(Source records)
★ ★ ★ ★ ★

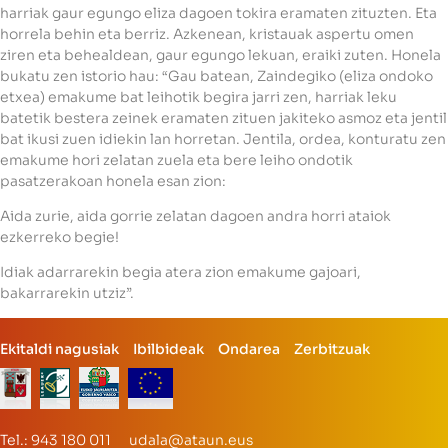
harriak gaur egungo eliza dagoen tokira eramaten zituzten. Eta
horrela behin eta berriz. Azkenean, kristauak aspertu omen
ziren eta behealdean, gaur egungo lekuan, eraiki zuten. Honela
bukatu zen istorio hau: “Gau batean, Zaindegiko (eliza ondoko
etxea) emakume bat leihotik begira jarri zen, harriak leku
batetik bestera zeinek eramaten zituen jakiteko asmoz eta jentil
bat ikusi zuen idiekin lan horretan. Jentila, ordea, konturatu zen
emakume hori zelatan zuela eta bere leiho ondotik
pasatzerakoan honela esan zion:
Aida zurie, aida gorrie zelatan dagoen andra horri ataiok
ezkerreko begie!
Idiak adarrarekin begia atera zion emakume gajoari,
bakarrarekin utziz”.
Ekitaldi nagusiak
Ibilbideak
Ondarea
Zerbitzuak
Tel.: 943 180 011 udala@ataun.eus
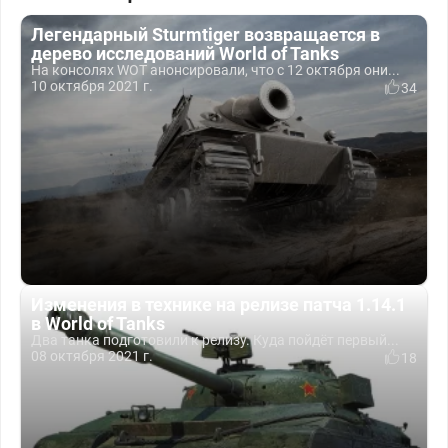
Легендарный Sturmtiger возвращается в
дерево исследований World of Tanks
На консолях WOT анонсировали, что с 12 октября они...
10 октября 2021 г.
34
Изменения в технике на релизе патча 1.14.1
в World of Tanks
Два танка подготовили к релизу. Куда пойдёт первый...
08 октября 2021 г.
18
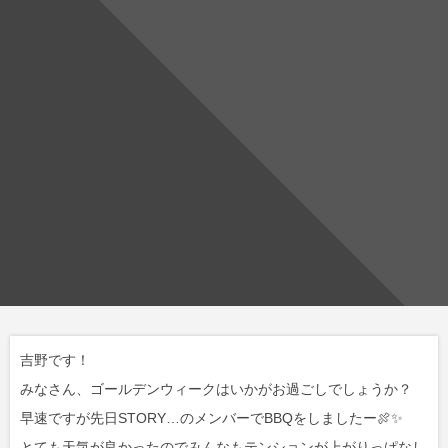
吉野です！
みなさん、ゴールデンウィークはいかがお過ごしでしょうか？
早速ですが先日STORY…のメンバーでBBQをしましたー🍖✨
とても天気が良かったのでみんなもテンションが上がりっぱなし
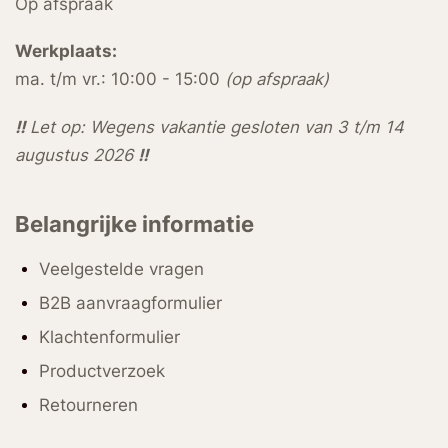
Op afspraak
Werkplaats:
ma. t/m vr.: 10:00 - 15:00
(op afspraak)
!!
Let op: Wegens vakantie gesloten van 3 t/m 14
augustus 2026
!!
Belangrijke informatie
Veelgestelde vragen
B2B aanvraagformulier
Klachtenformulier
Productverzoek
Retourneren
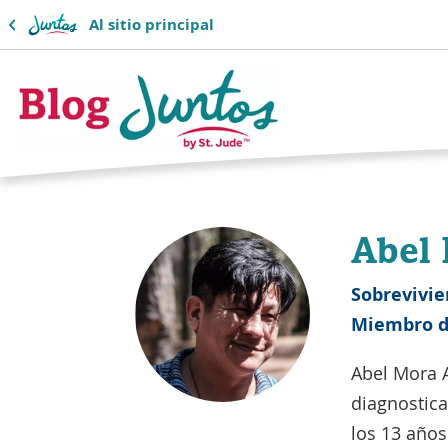
Al sitio principal
Logotipo
del
Abel
blog
de
Sobrevivi
Miembro d
Juntos
Abel Mora A
diagnostic
los 13 años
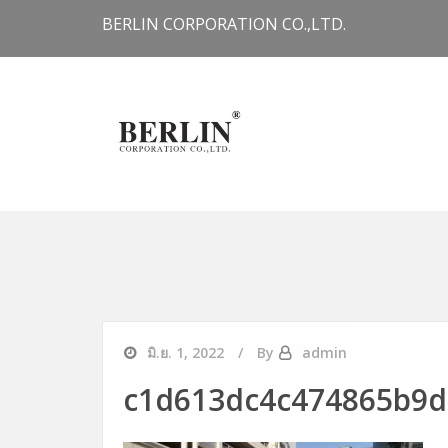
Skip to content
BERLIN CORPORATION CO.,LTD.
มิ.ย. 1, 2022
By
admin
c1d613dc4c474865b9d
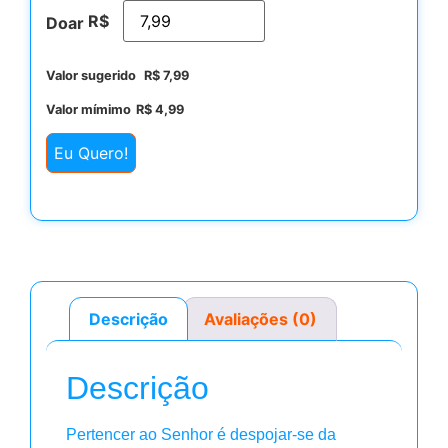
R$
Doar
Valor sugerido
R$
7,99
Valor mímimo
R$
4,99
Eu Quero!
Descrição
Avaliações (0)
Descrição
Pertencer ao Senhor é despojar-se da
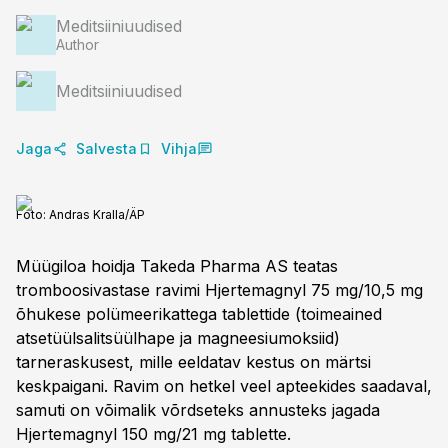
Meditsiiniuudised
Author
Meditsiiniuudised
Jaga
Salvesta
Vihja
Foto:
Andras Kralla/ÄP
Müügiloa hoidja Takeda Pharma AS teatas
tromboosivastase ravimi Hjertemagnyl 75 mg/10,5 mg
õhukese polümeerikattega tablettide (toimeained
atsetüülsalitsüülhape ja magneesiumoksiid)
tarneraskusest, mille eeldatav kestus on märtsi
keskpaigani. Ravim on hetkel veel apteekides saadaval,
samuti on võimalik võrdseteks annusteks jagada
Hjertemagnyl 150 mg/21 mg tablette.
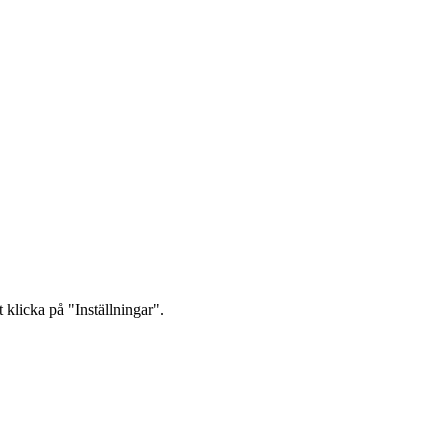
 klicka på "Inställningar".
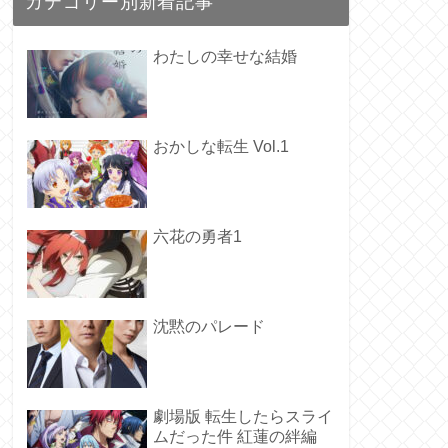
カテゴリー別新着記事
わたしの幸せな結婚
おかしな転生 Vol.1
六花の勇者1
沈黙のパレード
劇場版 転生したらスライ
ムだった件 紅蓮の絆編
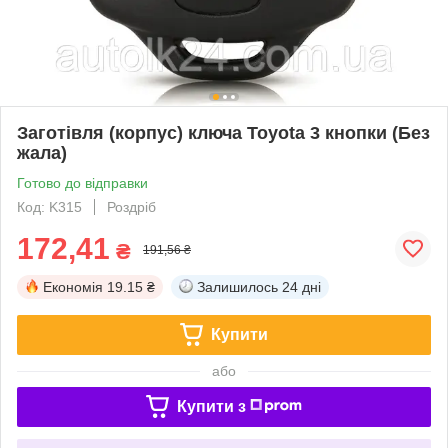
Заготівля (корпус) ключа Toyota 3 кнопки (Без
жала)
Готово до відправки
Код: K315
Роздріб
172,41
₴
191,56 ₴
Економія
19.15 ₴
Залишилось
24 дні
Купити
або
Купити з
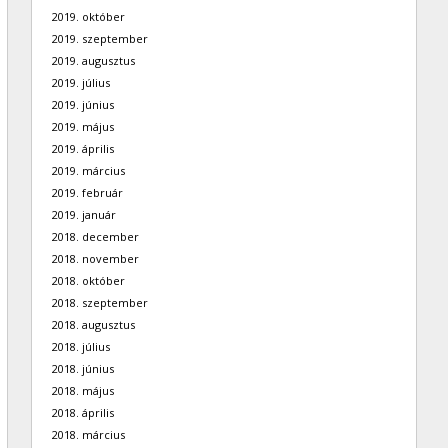
2019. október
2019. szeptember
2019. augusztus
2019. július
2019. június
2019. május
2019. április
2019. március
2019. február
2019. január
2018. december
2018. november
2018. október
2018. szeptember
2018. augusztus
2018. július
2018. június
2018. május
2018. április
2018. március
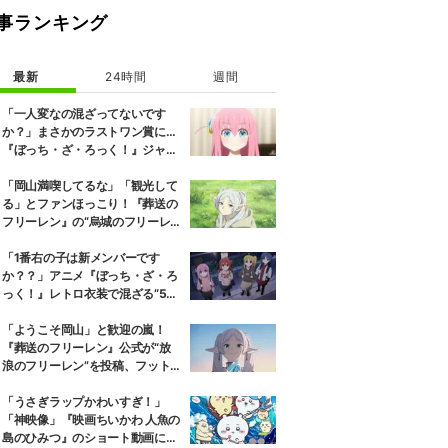
嫁」は、学年トップの秀才・上杉風太郎と中野家の五つ子姉妹との恋模様を
事ランキング
最新
24時間
週間
「一人変なの混ざってないです
か？」まさかのラストワン賞に…
『ぼっち・ざ・ろっく！』ジャー
ジメイド姿にツッコミ殺到
「岡山満喫してるな」「観光して
る」とファンほっこり！『葬送の
フリーレン』の“烏城のフリーレ
ン”に早くも次を期待する声
「1番右の子は新メンバーです
か？？」アニメ『ぼっち・ざ・ろ
っく！』レトロ衣装で混ざる“5人
目”にツッコミ殺到
「ようこそ岡山」と歓迎の嵐！
『葬送のフリーレン』公式が“放
浪のフリーレン”を投稿、フット
ワークも話題に
「うさぎラップかわいすぎ！」
「神映像」『映画ちいかわ 人魚の
島のひみつ』のショート動画に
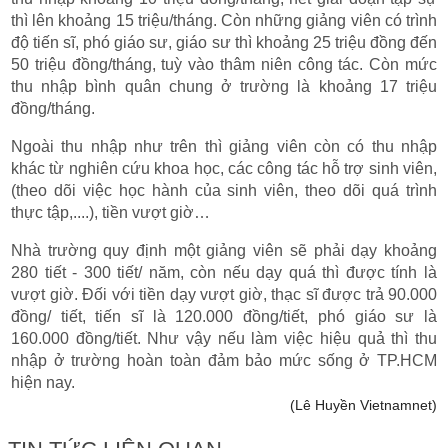
thì lên khoảng 15 triệu/tháng. Còn những giảng viên có trình
độ tiến sĩ, phó giáo sư, giáo sư thì khoảng 25 triệu đồng đến
50 triệu đồng/tháng, tuỳ vào thâm niên công tác. Còn mức
thu nhập bình quân chung ở trường là khoảng 17 triệu
đồng/tháng.
Ngoài thu nhập như trên thì giảng viên còn có thu nhập
khác từ nghiên cứu khoa học, các công tác hỗ trợ sinh viên,
(theo dõi việc học hành của sinh viên, theo dõi quá trình
thực tập,....), tiền vượt giờ…
Nhà trường quy định một giảng viên sẽ phải dạy khoảng
280 tiết - 300 tiết/ năm, còn nếu dạy quá thì được tính là
vượt giờ. Đối với tiền dạy vượt giờ, thạc sĩ được trả 90.000
đồng/ tiết, tiến sĩ là 120.000 đồng/tiết, phó giáo sư là
160.000 đồng/tiết. Như vậy nếu làm việc hiệu quả thì thu
nhập ở trường hoàn toàn đảm bảo mức sống ở TP.HCM
hiện nay.
(Lê Huyền Vietnamnet)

★ ★ ★ ★ ★

EXERCISE REQUIREMENTS >> Reproduce the entries above exactly, without images.

EXERCISE ANSWER >>
harriak gaur egungo eliza dagoen tokira eramaten zituzten. Eta
horrela behin eta berriz. Azkenean, kristauak aspertu omen
ziren eta behealdean, gaur egungo lekuan, eraiki zuten. Honela
bukatu zen istorio hau: “Gau batean, Zaindegiko (eliza ondoko
etxea) emakume bat leihotik begira jarri zen, harriak leku
batetik bestera zeinek eramaten zituen jakiteko asmoz eta jentil
bat ikusi zuen idiekin lan horretan. Jentila, ordea, konturatu zen
emakume hori zelatan zuela eta bere leiho ondotik
pasatzerakoan honela esan zion:
Aida zurie, aida gorrie zelatan dagoen andra horri ataiok
ezkerreko begie!
Idiak adarrarekin begia atera zion emakume gajoari,
bakarrarekin utziz”.
Ekitaldi nagusiak
Ibilbideak
Ondarea
Zerbitzuak
Tel.: 943 180 011 udala@ataun.eus
Легендарный Sturmtiger возвращается в
дерево исследований World of Tanks
На консолях WOT анонсировали, что с 12 октября они...
10 октября 2021 г.
34
Изменения в технике на релизе патча 1.14.1
в World of Tanks
Два танка подготовили к релизу. Куда пойдёт первый...
08 октября 2021 г.
18
吉野です！
みなさん、ゴールデンウィークはいかがお過ごしでしょうか？
早速ですが先日STORY…のメンバーでBBQをしましたー🍖✨
とても天気が良かったのでみんなもテンションが上がりっぱなし
Op afspraak
Werkplaats:
ma. t/m vr.: 10:00 - 15:00
(op afspraak)
!!
Let op: Wegens vakantie gesloten van 3 t/m 14
augustus 2026
!!
Belangrijke informatie
Veelgestelde vragen
B2B aanvraagformulier
Klachtenformulier
Productverzoek
Retourneren
Al sitio principal
Logotipo
del
Abel
blog
de
Sobrevivi
Miembro d
Juntos
Abel Mora A
diagnostic
los 13 años
Skip to content
BERLIN CORPORATION CO.,LTD.
มิ.ย. 1, 2022
By
admin
c1d613dc4c474865b9d
R$
Doar
Valor sugerido
R$
7,99
Valor mímimo
R$
4,99
Eu Quero!
Descrição
Avaliações (0)
Descrição
Pertencer ao Senhor é despojar-se da
Meditsiiniuudised
Author
Meditsiiniuudised
Jaga
Salvesta
Vihja
Foto:
Andras Kralla/ÄP
Müügiloa hoidja Takeda Pharma AS teatas
tromboosivastase ravimi Hjertemagnyl 75 mg/10,5 mg
õhukese polümeerikattega tablettide (toimeained
atsetüülsalitsüülhape ja magneesiumoksiid)
tarneraskusest, mille eeldatav kestus on märtsi
keskpaigani. Ravim on hetkel veel apteekides saadaval,
samuti on võimalik võrdseteks annusteks jagada
Hjertemagnyl 150 mg/21 mg tablette.
 klicka på "Inställningar".
カテゴリー別新着記事
わたしの幸せな結婚
おかしな転生 Vol.1
六花の勇者1
沈黙のパレード
劇場版 転生したらスライ
ムだった件 紅蓮の絆編
Заготівля (корпус) ключа Toyota 3 кнопки (Без
жала)
Готово до відправки
Код: K315
Роздріб
172,41
₴
191,56 ₴
Економія
19.15 ₴
Залишилось
24 дні
Купити
або
Купити з
2019. október
2019. szeptember
2019. augusztus
2019. július
2019. június
2019. május
2019. április
2019. március
2019. február
2019. január
2018. december
2018. november
2018. október
2018. szeptember
2018. augusztus
2018. július
2018. június
2018. május
2018. április
2018. március
嫁」は、学年トップの秀才・上杉風太郎と中野家の五つ子姉妹との恋模様を
事ランキング
最新
24時間
週間
「一人変なの混ざってないです
か？」まさかのラストワン賞に…
『ぼっち・ざ・ろっく！』ジャー
ジメイド姿にツッコミ殺到
「岡山満喫してるな」「観光して
る」とファンほっこり！『葬送の
フリーレン』の“烏城のフリーレ
ン”に早くも次を期待する声
「1番右の子は新メンバーです
か？？」アニメ『ぼっち・ざ・ろ
っく！』レトロ衣装で混ざる“5人
目”にツッコミ殺到
「ようこそ岡山」と歓迎の嵐！
『葬送のフリーレン』公式が“放
浪のフリーレン”を投稿、フット
ワークも話題に
「うさぎラップかわいすぎ！」
「神映像」『映画ちいかわ 人魚の
島のひみつ』のショート動画に
thì lên khoảng 15 triệu/tháng. Còn những giảng viên có trình
độ tiến sĩ, phó giáo sư, giáo sư thì khoảng 25 triệu đồng đến
50 triệu đồng/tháng, tuỳ vào thâm niên công tác. Còn mức
thu nhập bình quân chung ở trường là khoảng 17 triệu
đồng/tháng.
Ngoài thu nhập như trên thì giảng viên còn có thu nhập
khác từ nghiên cứu khoa học, các công tác hỗ trợ sinh viên,
(theo dõi việc học hành của sinh viên, theo dõi quá trình
thực tập,....), tiền vượt giờ…
Nhà trường quy định một giảng viên sẽ phải dạy khoảng
280 tiết - 300 tiết/ năm, còn nếu dạy quá thì được tính là
vượt giờ. Đối với tiền dạy vượt giờ, thạc sĩ được trả 90.000
đồng/ tiết, tiến sĩ là 120.000 đồng/tiết, phó giáo sư là
160.000 đồng/tiết. Như vậy nếu làm việc hiệu quả thì thu
nhập ở trường hoàn toàn đảm bảo mức sống ở TP.HCM
hiện nay.
(Lê Huyền Vietnamnet)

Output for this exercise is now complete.